Mantra also calls for crotales and a shortwave radio which one performer tunes to any frequency where Morse code can be heard. Such frequencies being rare today, we use a CD recording instead.
The patch does ring modulation on two pianos, whose signals come in on channels one and two of the computer. There are two corresponding outputs. There are MIDI inputs from two slider boxes which allow the pianists to control "their" respective modulators.
Strictly speaking the patch implements single sideband modulation instead of ring modulation. Each partial of the piano sound is shifted up and/or down in frequency by a chosen modulation frequency.
The controls are "ring1-pitch," "ring1-plus", and "ring1-minus," plus the corresponding controls for "ring2". "Ring1" refers to the first modulator which acts on input 1 and "ring2," correspondingly for input 2. The "ring1-pitch" control specifies the modulation frequency in units of MIDI pitch (i.e., "69" gives 440 Hz), with microtones allowed as in "69.5" and so on. The "ring1-plus" and "ring1-minus" controls specify the amplitudes (the gains, really) of the positive and negative sidebands. They are both in decibels, with "100" corresponding to unity gain. In the analog counterpart, the positive and negative sidebands are omnipresent. But in this patch, one can separate them out. For the most accurate reproduction of Mantra, both the positive and negative sidebands (or "-plus" and "-minus") should be set to the same value.

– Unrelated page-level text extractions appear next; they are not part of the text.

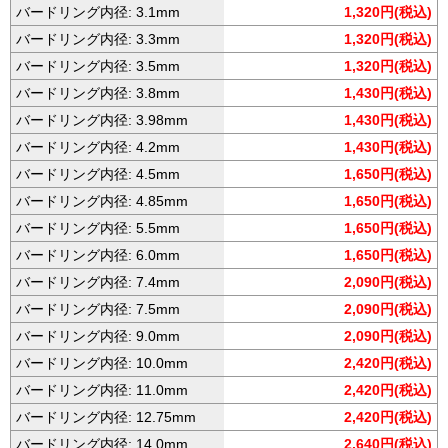
バードリング内径: 3.1mm
1,320円(税込)
バードリング内径: 3.3mm
1,320円(税込)
バードリング内径: 3.5mm
1,320円(税込)
バードリング内径: 3.8mm
1,430円(税込)
バードリング内径: 3.98mm
1,430円(税込)
バードリング内径: 4.2mm
1,430円(税込)
バードリング内径: 4.5mm
1,650円(税込)
バードリング内径: 4.85mm
1,650円(税込)
バードリング内径: 5.5mm
1,650円(税込)
バードリング内径: 6.0mm
1,650円(税込)
バードリング内径: 7.4mm
2,090円(税込)
バードリング内径: 7.5mm
2,090円(税込)
バードリング内径: 9.0mm
2,090円(税込)
バードリング内径: 10.0mm
2,420円(税込)
バードリング内径: 11.0mm
2,420円(税込)
バードリング内径: 12.75mm
2,420円(税込)
バードリング内径: 14.0mm
2,640円(税込)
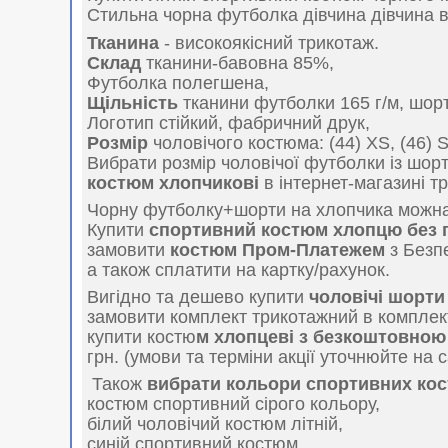
Стильна чорна футболка дівчина дівчина в
Тканина
- високоякісний трикотаж.
Склад
тканини-бавовна 85%,
Футболка полегшена,
Щільність
тканини футболки 165 г/м, шорті
Логотип стійкий, фабричний друк,
Розмір
чоловічого костюма: (44) XS, (46) S,
Вибрати розмір чоловічої футболки із шо
костюм хлопчикові
в інтернет-магазині т
Чорну футболку+шорти на хлопчика можн
Купити
спортивний костюм хлопцю без
замовити
костюм Пром-Платежем
з Безпе
а також сплатити на картку/рахунок.
Вигідно та дешево купити
чоловічі шорти
замовити комплект трикотажний в комплекті
купити костю
м хлопцеві з безкоштовною
грн. (умови та терміни акції уточнюйте на с
Також
вибрати кольори спортивних ко
костюм спортивний сірого кольору,
білий чоловічий костюм літній,
синій спортивний костюм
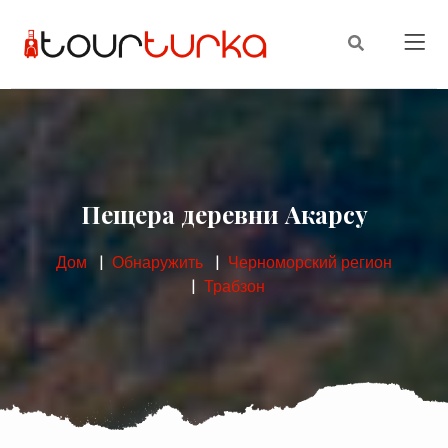
Пещера деревни Акарсу
Дом
Обнаружить
Черноморский регион
Трабзон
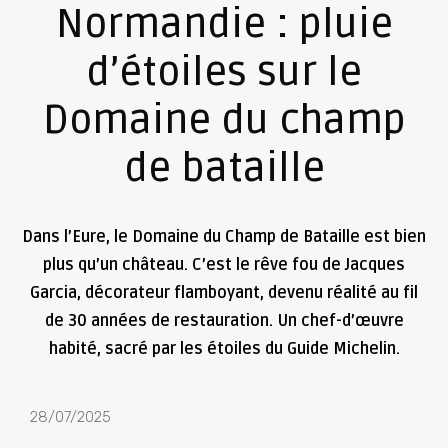
Normandie : pluie
d’étoiles sur le
Domaine du champ
de bataille
Dans l’Eure, le Domaine du Champ de Bataille est bien
plus qu’un château. C’est le rêve fou de Jacques
Garcia, décorateur flamboyant, devenu réalité au fil
de 30 années de restauration. Un chef-d’œuvre
habité, sacré par les étoiles du Guide Michelin.
28/07/2025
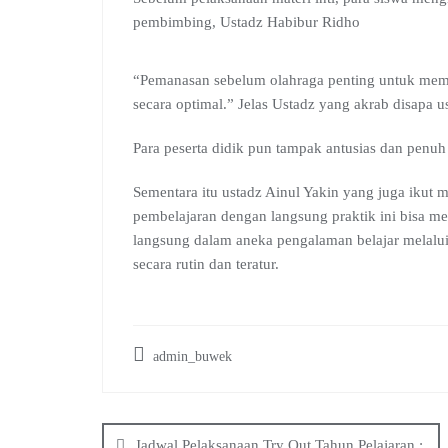
pembimbing, Ustadz Habibur Ridho
“Pemanasan sebelum olahraga penting untuk memb
secara optimal.” Jelas Ustadz yang akrab disapa 
Para peserta didik pun tampak antusias dan penuh
Sementara itu ustadz Ainul Yakin yang juga ikut
pembelajaran dengan langsung praktik ini bisa me
langsung dalam aneka pengalaman belajar melalui 
secara rutin dan teratur.
admin_buwek
Post
Jadwal Pelaksanaan Try Out Tahun Pelajaran :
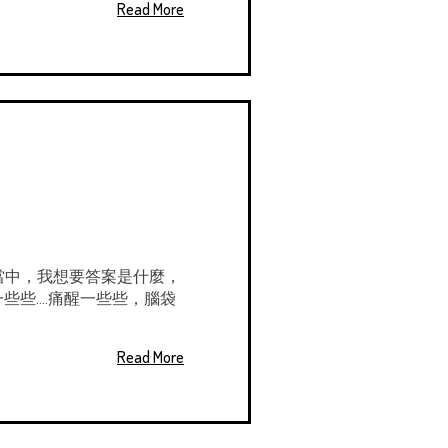
Read More
在程式碼當中，我想要答案是什麼，
些....痛醒一些些，腦袋
Read More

In the qlist, these parameters can be given as single numbers as in the first event:
ring1-pitch 43; ring1-minus 100;or as pairs of numbers like:
ring1-pitch 74 2000;If a single number is given, the "pitch" updates instantly and the two gains change smoothly over a period of 30 milliseconds (about 1/33 second). If you give a second number this is a time in milliseconds to override this; for instance, the example above makes a 2000-millisecond glissando to pitch 74 (from whatever the pitch was before) and similarly for the amplitudes which can be faded in or out either more quickly or more slowly than the default.